Fig. 6. Developmental timing of mitochondrial dynamics impacts myofibril development.

a–e Wild-type adult control (a, c) and early over-expression of Marf-1 with him-GAL4 (b) or 1151-GAL4 (d) flight muscles were stained with phalloidin and anti-complex V antibody to visualise myofibrils and mitochondria. Note the normal myofibril and mitochondria morphologies (b, d), which support flight (e). f–n Wild-type control (f) and Act88F::Marf-1 hemi-thoraces (g, h), as well as flight muscles (i–k) expressing Marf-1 during later developmental stages were stained with phalloidin and anti-complex V antibody to visualise myofibrils and mitochondria. Two representative phenotypes of Act88F::Marf-1 flight muscles are shown, displaying either thicker myofibrils (indicated by white dashed outline in the cross-section) (j) or partially cross-striated myofibrils (k). Mitochondria are largely excluded from myofibrillar bundles in Act88F::Marf muscles (see dashed white outline of the myofibril-rich areas in k″). l–n Quantification of the Act88F::Marf flight muscle phenotypes, quantifying mitochondrial content (l; n = 7 and 8 animals, respectively), cross-striation index (m; n = 8 and 21 animals, respectively) and myofibril diameter (n; n = 8 and 21 animals, respectively). In all plots the mean ± standard-deviation (SD) is indicated and significance from two-tailed unpaired t-tests is denoted as ***p-values ≤ 0.001. n.s. non-significant. Scale bars are 5 µm (a–d, i–k) and 100 µm (f–h).

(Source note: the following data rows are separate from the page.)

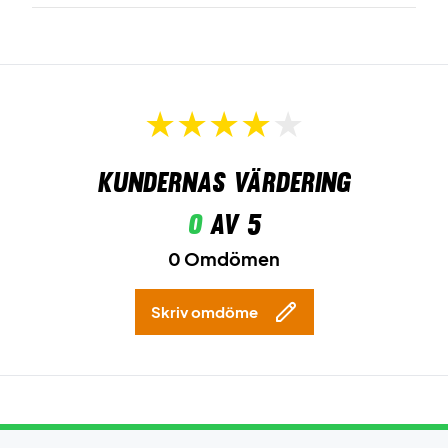
Victory Women Dri-FIT Tank Top Old Royal idag!
Färg:
Old Royal.
Material:
79% polyester / 21% elastan.
Kundernas värdering
0
av 5
0 Omdömen
Skriv omdöme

Fig. 7. Developmental effect of mitochondria hyper-fusion.

a–h Developing wild-type flight muscles at 24 h after puparium formation (APF) (a, b) and 32 h APF (c, d), compared to Mef2::Marf-1 flight muscles at 24 h APF (e, f) and 32 h APF (g, h). See also Supplementary Movie 8. Mitochondria were visualised with mito-GFP and actin with phalloidin. Note the mitochondrial intercalation between myofibrils in wild-type 32 h APF flight muscles (c″), which is blocked by Mef2::Marf-1 (g″). i–l Developing wild-type (i, k) compared to Mef2::Marf-1 (j, l) flight muscles at 24 h APF visualised by electron microscopy (EM). Two representative regions at different magnifications are shown. Note the clustered and more rounded mitochondria upon Mef2::Marf-1. Scale bars are 2.5 µm (a–g) or directly noted on EM images (i–l).

Fig. 8. Mitochondria isolate individual myofibrils.

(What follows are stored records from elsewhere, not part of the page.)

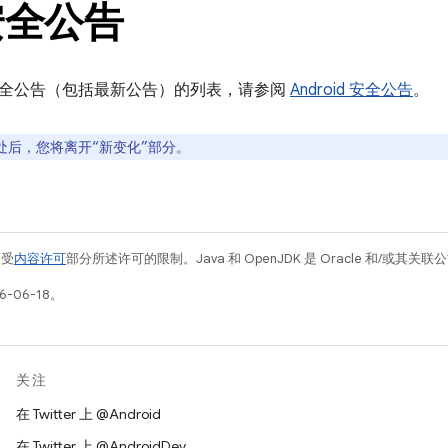
安全公告
全公告（包括最新公告）的列表，请参阅
Android 安全公告
。
处后，您将离开“新变化”部分。
例受
内容许可
部分所述许可的限制。Java 和 OpenJDK 是 Oracle 和/或其
-06-18。
关注
在 Twitter 上 @Android
在 Twitter 上 @AndroidDev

a–h Developing wild-type flight muscles at 32 h after puparium formation (APF) (a, b) and 48 h APF (e, f), compared to Act88F::Marf-1 flight muscles at 32 h APF (c, d) and 48 h APF (g, h). See also Supplementary Movie 9. Mitochondria were visualised by immunostaining against complex V (ATPase) and actin with phalloidin. Note how mitochondria isolate myofibrils in wild type (e″) but fail to do so in Act88F::Marf-1 with mitochondria clustering centrally (g″). Scale bars are 2.5 µm.

Fig. 9. Mitochondria–myofibril communication model.

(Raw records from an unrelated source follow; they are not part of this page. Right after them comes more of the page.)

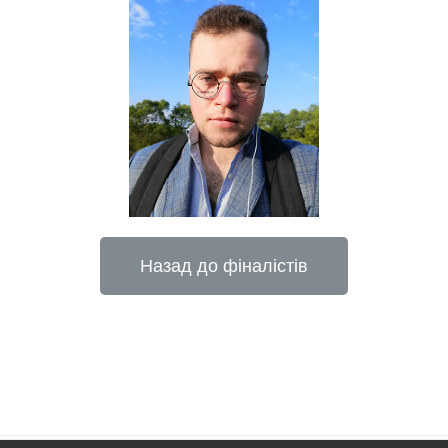
Назад до фіналістів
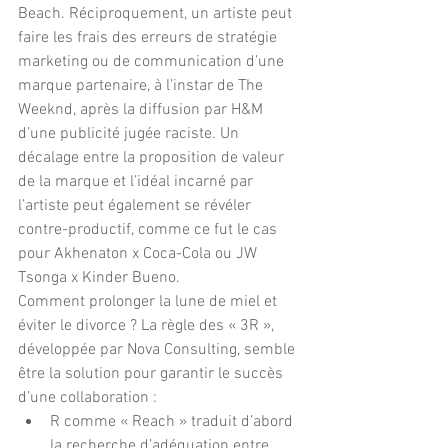
Beach. Réciproquement, un artiste peut 
faire les frais des erreurs de stratégie 
marketing ou de communication d’une 
marque partenaire, à l’instar de The 
Weeknd, après la diffusion par H&M 
d’une publicité jugée raciste. Un 
décalage entre la proposition de valeur 
de la marque et l’idéal incarné par 
l’artiste peut également se révéler 
contre-productif, comme ce fut le cas 
pour Akhenaton x Coca-Cola ou JW 
Tsonga x Kinder Bueno.
Comment prolonger la lune de miel et 
éviter le divorce ? La règle des « 3R », 
développée par Nova Consulting, semble 
être la solution pour garantir le succès 
d’une collaboration : 
R comme « Reach » traduit d’abord 
la recherche d’adéquation entre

Developing flight muscle schemes to highlight the interplay between mitochondria with actin filaments (top, early stage), immature myofibrils (middle, intermediate stage) and mature myofibrils (bottom, mature stage). Wild type is shown on the left and mitochondrial hyper-fusion on the right. At the actin filament stage, mitochondria display a filamentous network morphology spatially separated from the actin filament mesh. Upon myofibril assembly, mitochondria intercalate between myofibrils in wild type and establish a tight mechanical communication. Myofibril and mitochondrial diameter growth causes generation of mechanical pressure and isolates individual myofibrils. Mechanical feedback ensures the correct myofibril diameter. In contrast, hyper-fusion of mitochondria results in larger clustered mitochondrial networks that fail to intercalate between the immature myofibrils. As a consequence of mitochondrial exclusion, the mechanical communication between mitochondria and myofibrils is limited and myofibrils align with each other around centrally clustered mitochondria. Scheme for sarcomeric components was adapted from Lemke and Schnorrer.